Moved from a direct page edit of Chris's Go Pages / Thickness:
Thickness, influence, and power are all the same concepts.
Alex: I disagree with this last statement. Influence need not be thick and indeed is often somewhat thin, although thickness usually has influence. "Power" is ambiguous and, as far as I know, doesn't have a specific technical meaning.
Well, I probably should have put that they are related concepts.
However, I'm trying to keep these pages simple, and for beginners. When I refer them to Sensei's, I want them to find easy-to-understand definitions, and I'm finding more and more that this isn't the case.
It's still a draft, and it's still being written, but I'd appreciate your comments in the discussion section.
I've had a long period struggling with the differences between these concepts. I'm not saying I know the truth by now, but I do have a much more comfortable understanding now.
If you bring back the purpose of the game to: put more living stones on the board thatn the opponent then everything comes down to making your existing stones stable and create areas where you can put more stones. Hence,
LIFE means stones that will remain.
TERRITORY is empty area that can be filled with stones
THICKNESS (or strength) is stones that are likely to remain
INFLUENCE is empty area that likely will be filled with stones
A living group makes territory. A thick group exerts influence.

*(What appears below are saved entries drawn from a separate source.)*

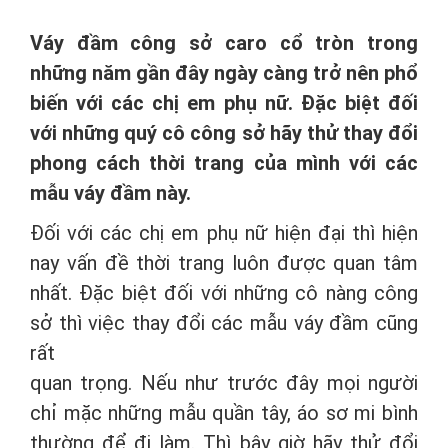
Váy đầm công sở caro cổ tròn trong
những năm gần đây ngày càng trở nên phổ
biến với các chị em phụ nữ. Đặc biệt đối
với những quý cô công sở hãy thử thay đổi
phong cách thời trang của mình với các
mẫu váy đầm này.
Đối với các chị em phụ nữ hiện đại thì hiện
nay vấn đề thời trang luôn được quan tâm
nhất. Đặc biệt đối với những cô nàng công
sở thì việc thay đổi các mẫu váy đầm cũng
rất
quan trọng. Nếu như trước đây mọi người
chỉ mặc những mẫu quần tây, áo sơ mi bình
thường để đi làm. Thì bây giờ hãy thử đổi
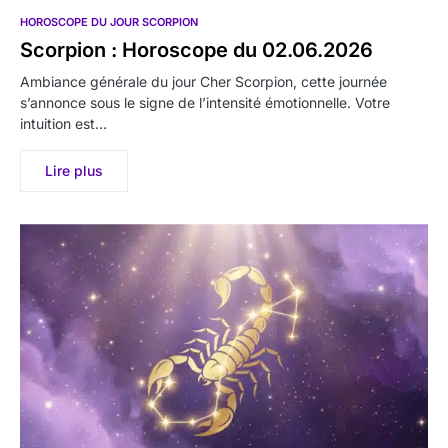
HOROSCOPE DU JOUR SCORPION
Scorpion : Horoscope du 02.06.2026
Ambiance générale du jour Cher Scorpion, cette journée
s’annonce sous le signe de l’intensité émotionnelle. Votre
intuition est…
Lire plus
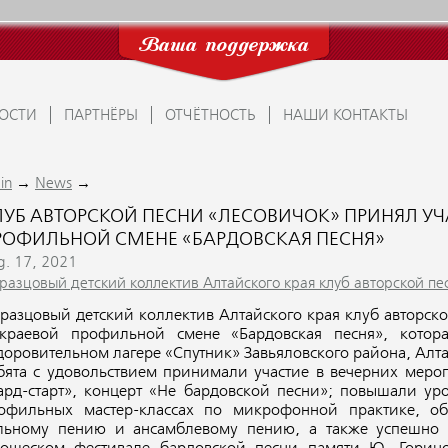
Ваша поддержка
ОСТИ
ПАРТНЁРЫ
ОТЧЁТНОСТЬ
НАШИ КОНТАКТЫ
→
→
in
News
ЛУБ АВТОРСКОЙ ПЕСНИ «ЛЕСОВИЧОК» ПРИНЯЛ УЧ
РОФИЛЬНОЙ СМЕНЕ «БАРДОВСКАЯ ПЕСНЯ»
g. 17, 2021
разцовый детский коллектив Алтайского края клуб авторской пе
разцовый детский коллектив Алтайского края клуб авторск
краевой профильной смене «Бардовская песня», котор
доровительном лагере «Спутник» Завьяловского района, Алта
бята с удовольствием принимали участие в вечерних мероп
ард-старт», концерт «Не бардовской песни»;
повышали уро
офильных мастер-классах
по микрофонной практике, об
льному пению и ансамблевому пению
, а также успешно 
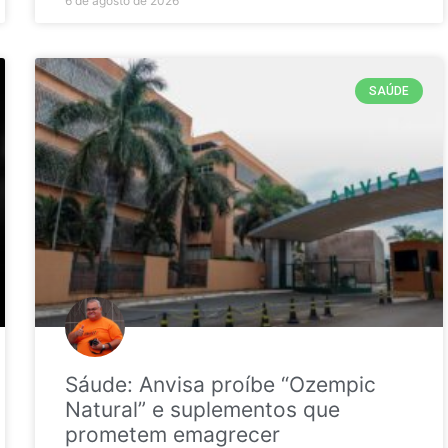
6 de agosto de 2026
SAÚDE
Sáude: Anvisa proíbe “Ozempic
Natural” e suplementos que
prometem emagrecer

Eyespace is what makes these concepts interfere: you need some territory behind the lines to speak of life. But basically the above relationships apply.

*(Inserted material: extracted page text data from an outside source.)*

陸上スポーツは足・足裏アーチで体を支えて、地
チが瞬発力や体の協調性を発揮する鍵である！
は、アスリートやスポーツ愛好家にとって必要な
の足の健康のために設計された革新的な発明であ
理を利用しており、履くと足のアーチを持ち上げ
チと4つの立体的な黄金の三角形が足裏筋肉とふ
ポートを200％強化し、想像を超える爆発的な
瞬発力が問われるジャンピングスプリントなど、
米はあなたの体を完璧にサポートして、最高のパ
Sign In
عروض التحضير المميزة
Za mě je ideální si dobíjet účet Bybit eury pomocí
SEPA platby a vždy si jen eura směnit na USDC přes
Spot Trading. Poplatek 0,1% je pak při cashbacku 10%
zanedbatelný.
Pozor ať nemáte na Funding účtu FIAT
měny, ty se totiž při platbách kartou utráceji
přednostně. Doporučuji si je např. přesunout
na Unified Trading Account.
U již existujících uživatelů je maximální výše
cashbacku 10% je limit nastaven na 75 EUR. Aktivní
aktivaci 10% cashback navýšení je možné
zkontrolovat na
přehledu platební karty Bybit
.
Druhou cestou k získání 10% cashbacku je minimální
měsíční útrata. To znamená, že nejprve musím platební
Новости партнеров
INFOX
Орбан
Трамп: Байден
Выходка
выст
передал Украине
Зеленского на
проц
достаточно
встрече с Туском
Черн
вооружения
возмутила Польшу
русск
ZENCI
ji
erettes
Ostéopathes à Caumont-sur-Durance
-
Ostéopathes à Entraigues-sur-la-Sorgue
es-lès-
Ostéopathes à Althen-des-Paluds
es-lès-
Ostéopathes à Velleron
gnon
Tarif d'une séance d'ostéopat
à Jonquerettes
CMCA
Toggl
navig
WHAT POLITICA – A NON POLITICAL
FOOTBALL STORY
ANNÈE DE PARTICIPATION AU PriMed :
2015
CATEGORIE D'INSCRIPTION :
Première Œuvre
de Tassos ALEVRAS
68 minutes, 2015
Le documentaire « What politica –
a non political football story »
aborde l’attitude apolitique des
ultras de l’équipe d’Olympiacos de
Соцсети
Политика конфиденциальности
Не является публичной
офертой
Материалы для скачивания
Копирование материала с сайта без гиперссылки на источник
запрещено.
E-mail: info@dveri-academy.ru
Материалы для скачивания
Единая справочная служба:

I like your definitions. I think that most beginners have a relative idea (if incorrect) idea that alive stones have two eyes. I like classifying dead stones as "stones that can be captured." The corollary is that alive stones are "stones that can't be captured."
Territory, I think they also understand, but they sort of get mixed up between moyo and territory.
Thickness and influence, at least at our club, are terms that are thrown around a lot, but not really explained.
Anyway, I appreciate the comments, and I'll update the pages (and hopefully simplify them) as I hear more feedback from the beginners...
Hicham: Imagine a handicap 9 game. The handicap stones dertainly exert influence throughout the whole board, but you can't possibly call them thick?
Alex: An even better example might be kikashi. Quite often, the kikashi stones provide influence, which is what makes them useful. No one would consider a kikashi stone thick, however.
Thick stones are unlikely to die, whereas influence is simply about gaining an advantage in nearby fighting. Kikashi stones can provide an advantage in fighting, so they have influence, but that influence usually takes the form of sacrificing the kikashi stones to gain that advantage.